Laxmi Agarwal (born 1 June 1990) is an Indian acid attack survivor, a campaigner for rights of acid attack victims, and a TV host. In 2019, she received with the International Women Empowerment Award from the Ministry of Women and Child Development, the Government of India, and UNICEF for her campaign of Stop Acid Sale. In 2014, she received the International Women of Courage Award.

== The attack ==
In 2005, at 15 years old, Agarwal rejected Naeem Khan's marriage proposal, who was a 32-year-old family friend. Ten months later, Khan proposed to Agarwal once again, and was still rejected. Soon after, Khan threw acid in Agarwal's face from the back of a motorbike, with his associate driving.

== Public interest litigation ==
In 2006, Agarwal filed a public interest litigation (PIL) in the Supreme Court of India seeking compensation and a total ban on the sale of acid across the country.

In July 2013, the Supreme Court responded to pleas, including the dismissal of Agarwal, by issuing guidelines to restrict the sale of acid.

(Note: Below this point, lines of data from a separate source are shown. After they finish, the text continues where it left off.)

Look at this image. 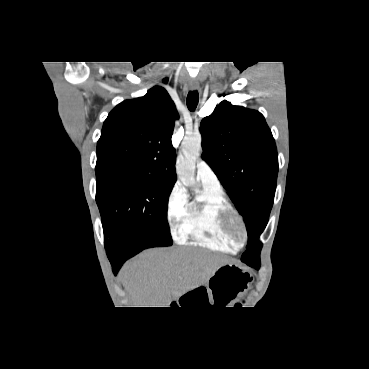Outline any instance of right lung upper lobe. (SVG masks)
<instances>
[{
  "label": "right lung upper lobe",
  "mask_w": 369,
  "mask_h": 369,
  "mask_svg": "<svg viewBox=\"0 0 369 369\" xmlns=\"http://www.w3.org/2000/svg\"><path fill=\"white\" fill-rule=\"evenodd\" d=\"M175 118L178 113L174 103L160 86L151 88L143 97L121 102L103 124L96 169L137 171L174 184L175 150L171 137Z\"/></svg>",
  "instance_id": "right-lung-upper-lobe-1"
}]
</instances>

The court passed an order stating that acid could not be sold openly or without an ID proof. The court also declared a Rs 3 lakh compensation for future and past victims.

== Personal life==
Laxmi Agarwal was in a live-in relationship with social activist Alok Dixit, and the couple has separated in 2015. They have a daughter.

== In popular culture==
She starred in the 2014 short documentary Newborns directed by Megha Ramaswamy as herself.

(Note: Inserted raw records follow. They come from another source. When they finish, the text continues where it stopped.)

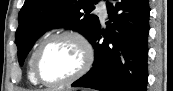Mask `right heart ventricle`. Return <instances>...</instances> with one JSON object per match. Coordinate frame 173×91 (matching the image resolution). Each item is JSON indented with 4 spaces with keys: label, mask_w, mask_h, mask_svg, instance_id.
<instances>
[{
    "label": "right heart ventricle",
    "mask_w": 173,
    "mask_h": 91,
    "mask_svg": "<svg viewBox=\"0 0 173 91\" xmlns=\"http://www.w3.org/2000/svg\"><path fill=\"white\" fill-rule=\"evenodd\" d=\"M40 43H41V41L38 42L37 45L33 48L30 59H29L28 78L33 84H37V81L33 75L32 62H33L34 54H35Z\"/></svg>",
    "instance_id": "obj_1"
}]
</instances>
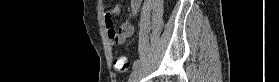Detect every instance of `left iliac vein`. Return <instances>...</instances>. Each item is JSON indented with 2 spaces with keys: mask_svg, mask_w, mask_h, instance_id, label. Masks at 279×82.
<instances>
[{
  "mask_svg": "<svg viewBox=\"0 0 279 82\" xmlns=\"http://www.w3.org/2000/svg\"><path fill=\"white\" fill-rule=\"evenodd\" d=\"M141 77V70L140 68H135L129 77V82H137Z\"/></svg>",
  "mask_w": 279,
  "mask_h": 82,
  "instance_id": "left-iliac-vein-1",
  "label": "left iliac vein"
}]
</instances>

Chhapaak (2020), a Hindi-language drama film inspired by Agarwal's life story. The central character, Malti, is modeled on Agarwal, though the narrative is a dramatised account rather than a direct biopic. Prior to the film's release, Agarwal's lawyer Aparna Bhat filed a case claiming that her contributions in Agarwal's legal battle and activism were not acknowledged. In January 2020, the Delhi High Court directed the filmmakers to give her due credit, after which her name was added to the film's credits.